Anne was a lifelong community activist in the North of England.
She was a co-founder of the Women Against Pit Closures (WAPC) who took a key part in the struggle in defence of their mining communities during the Miners Strike in 1984/85. Later she remained active on social justice issues alongside her great friend Betty Cook for over 40 years and took part in the occupation of the Parkside coal mine over the Easter weekend in April 1993. This underground sit-in required extraordinary courage, made international news and highlighted the dreadful treatment of the mining communities after the strike was long over.
Anne Harper was born on the 12th October 1941. Her background was totally connected to coal mining.
“I was brought up in the heart of the Barnsley coalfield with my mam, dad and sister Joan in a terraced row in Barugh Green. There was a pub called the Phoenix at one end of the row and a Co-op at the other. My dad was Elliott Harper, a coal miner from a big family of colliers in Gawber. My mother was Harriet Hardy from Skelmanthorpe near Huddersfield.”
From Anne & Betty United by the Struggle. 2020
Anne Harper met a young trade union and political activist Arthur Scargill in Barnsley when she was 18 when he visited her father who was also a trade union man.
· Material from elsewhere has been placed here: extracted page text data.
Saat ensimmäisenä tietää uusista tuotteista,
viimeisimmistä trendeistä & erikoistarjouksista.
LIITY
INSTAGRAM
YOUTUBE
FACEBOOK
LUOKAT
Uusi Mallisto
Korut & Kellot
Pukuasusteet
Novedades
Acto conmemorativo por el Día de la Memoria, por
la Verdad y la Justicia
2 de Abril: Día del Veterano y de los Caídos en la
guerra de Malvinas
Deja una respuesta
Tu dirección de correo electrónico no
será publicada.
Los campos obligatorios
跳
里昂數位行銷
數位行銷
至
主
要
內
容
They married in 1961. In their book with Ian Clayton, Anne describes their life and adventures as the union activist Arthur rose in the ranks of the National Union of Miners (NUM) to eventually become the president of the powerful NUM. She traveled extensively and experienced life in Eastern Europe and the Soviet Union. She attended the World Social Forum in Mumbai, traveled to Australia and visited Cuba where she encountered Fidel Castro. She met Hortensia Bussi, the widow of Salvador Allende in Cuba also.

She remained very proud of the way, her then husband, Arthur led the miners and proud of the women who joined in at the pickets, at the food kitchens and the marches. She also noted that as the men marched back to work at the end of the strike, many women had been changed by their activism during the strike. Anne began to spend time with women’s activist groups. Taking inspiration from the Greenham Common women, the WAPC organised several pit camps outside mines to highlight the mine closures by the Tory government, Anne spent a year in the Grimethorpe pit-camp. She even sat in a camp outside the Tory party offices and the Department of Trade in London. And like Mother Jones, she was arrested on several occasions, once placed in a van prison cage and strip searched! She became even more determined to continue picketing and did so up and down the country wherever she was needed..
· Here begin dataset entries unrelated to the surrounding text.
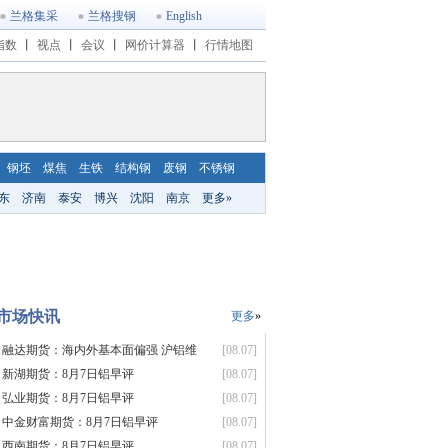
兰格集采
兰格搜钢
English
指数
丨
视点
丨
会议
丨
网价计算器
丨
行情地图
钢坯
煤焦
生铁
结构钢
废钢
不锈钢
东
济南
泰安
博兴
沈阳
南京
更多»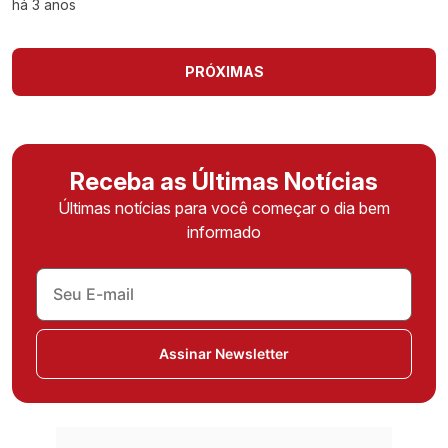
há 3 anos
PRÓXIMAS
Receba as Últimas Notícias
Últimas notícias para você começar o dia bem
informado
Assinar Newsletter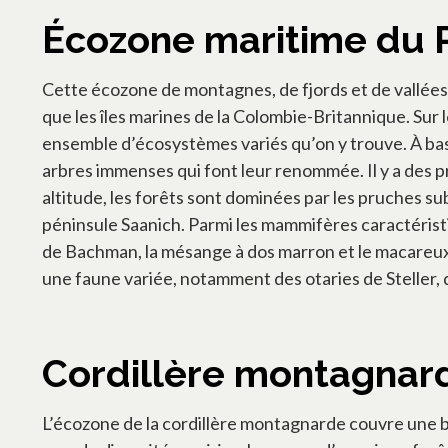
Écozone maritime du 
Cette écozone de montagnes, de fjords et de vallées 
que les îles marines de la Colombie-Britannique. Sur le
ensemble d’écosystèmes variés qu’on y trouve. À bass
arbres immenses qui font leur renommée. Il y a des pr
altitude, les forêts sont dominées par les pruches sub
péninsule Saanich. Parmi les mammifères caractéristiq
de Bachman, la mésange à dos marron et le macareux 
une faune variée, notamment des otaries de Steller,
Cordillère montagnar
L’écozone de la cordillère montagnarde couvre une b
In recent times Anne accompanied by her friend Betty Cook, she visited the Spirit of Mother Jones Festival in Cork in 2014 and 2015 and returned in 2019 to take part in the March of the Mill Children recreated in Shandon that year.


Anne and Betty spoke at the festivals and sang Mal Finch’s great anthem ‘Women of the Working Class’. She enjoyed signing the visitors book in the Cork City Mayoral Office in the presence of the Lord Mayor of Cork, Chris O’Leary in 2014.

The women marched each year in the huge Durham Gala and proudly carried their ‘Daughters of Mother Jones’ banner along the parade route. Anne was just so happy to be amongst mining community friends. She also visited Jonesborough in the Appalachian mountains to meet up with the Daughters of Mother Jones colleagues such as Marat Moore and Libby Lindsay.

With a glint in her eye, Anne loved to tell funny and hair raising stories about her activities. Laced with wit and shrewd and perceptive observations,she certainly did not stand on ceremony in the presence of the famous or those charged with upholding the law if she felt she was right. Her humour was ever present and her positive energy radiated through her activism. She always knew which side she was on and followed passionately in the footsteps of her hero, Mother Jones!
Ní bheidh a leithéid ann arís.
To Anne’s daughter Margaret and family we extend our sympathy and also to Betty Cook, her great friend and colleague in activism, and to her many comrades. May she rest in peace.